Asker üslubunu siyasetçilerin anlayamadıklarını gösteren örnekleri çoğaltabilirim. Bunlardan, kanımca yaşadığımız dönemin oldukça gergin geçmesine sebep olan sonuncusu, cumhurbaşkanı seçimiyle ilgili olmuştur. TSK, başkomutanı olarak özümseyeceği, büyük meclis çoğunluğuna dayanan AKP iktidarından, geniş toplum kesimlerini de kucaklayacak bir cumhurbaşkanı seçmesini beklemiştir. Bu konudaki adayda ‘olmazsa olmaz’ sayacağı vasıfları açıklamıştır.
Eşi türbanlı birinin Çankaya’ya çıkmasının yaratacağı ciddi sorunlar ise sadece kimi emekli komutan tarafından, açıkça gündeme getirilmiştir.
Başbakan bu konuda, ülkenin içinde bulunduğu genel durumu da dikkate alarak, anlayış gösterme gereğini hissetmiş, muhalefetle görüşeceğini söylemiş, ama Gül’ün hesap kabul etmeyen siyasi ihtirası karşısında duramamıştır.
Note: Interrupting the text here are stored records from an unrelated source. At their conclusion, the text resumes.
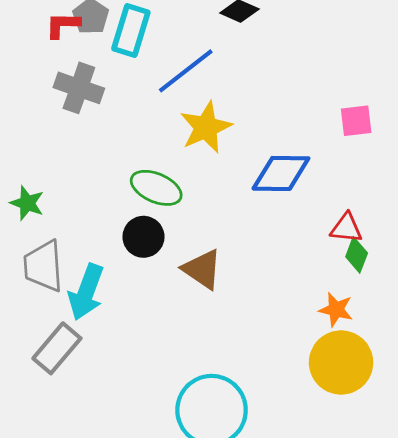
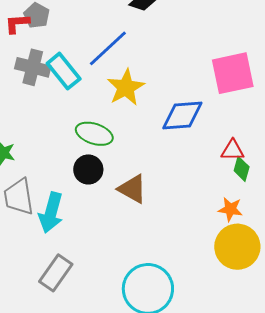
cyan rectangle: (131, 31) -> (64, 71), moved, turned -51
pink square: (356, 121) -> (233, 73), size x1.8
gray rectangle: (57, 348) -> (56, 273), moved

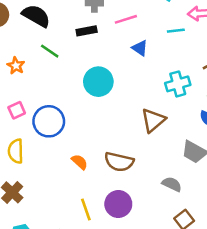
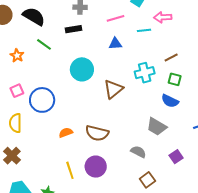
pink line: (126, 19) -> (116, 18), moved
blue triangle: (140, 48) -> (115, 44), turned -40
brown triangle: (153, 120) -> (113, 89), moved
orange semicircle: (80, 162) -> (66, 133), turned -64

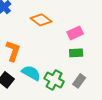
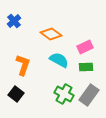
cyan semicircle: (31, 73) -> (59, 60), moved
gray rectangle: (79, 81) -> (89, 95), size x1.5

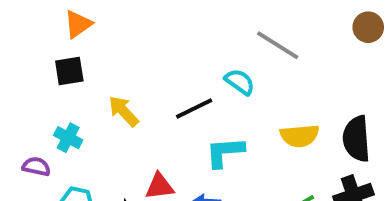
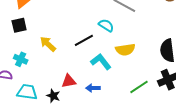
yellow semicircle: (300, 136) -> (125, 50), moved
cyan L-shape: (225, 152) -> (101, 62), turned 60

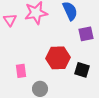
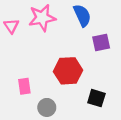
black square: (82, 70) -> (96, 98), moved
Bu noktada, TSK‘nın, sadece AKP’nin ‘Müslüman Cumhurbaşkanı’ diye diretmesi neticesi yapılacak bir seçimin yaratacağı sorunları, en geçerli yöntemle ve en üst düzeyde Erdoğan’a anlatması beklenmiştir. Ama TSK, Genelkurmay Başkanı öncülüğünde, bu işlevi yerine getirecek mekanizmayı çalıştıramamış, mesajı verecek gerekli üslubu kullanamamıştır. Bundan dolayı da, Yaşar Paşa görevinin son yılında çok eleştirilmiştir.
TBMM çoğunluğunca özümsenebilecek, ülkede daha geniş toplum kesitlerini kucaklayabilecek bir cumhurbaşkanının seçimi böylece engellenmiştir.
Kimin cumhurbaşkanı olduğu tartışmalı olan Gül, kendisine “Askerlerle ilişkiniz nasıl?” diye sorulduğunda, “Yasalarda yazıldığı gibi” diyerek, ancak bir kesimin ‘Eşi türbanlı, Müslüman Cumhurbaşkanı’ olarak kalmıştır.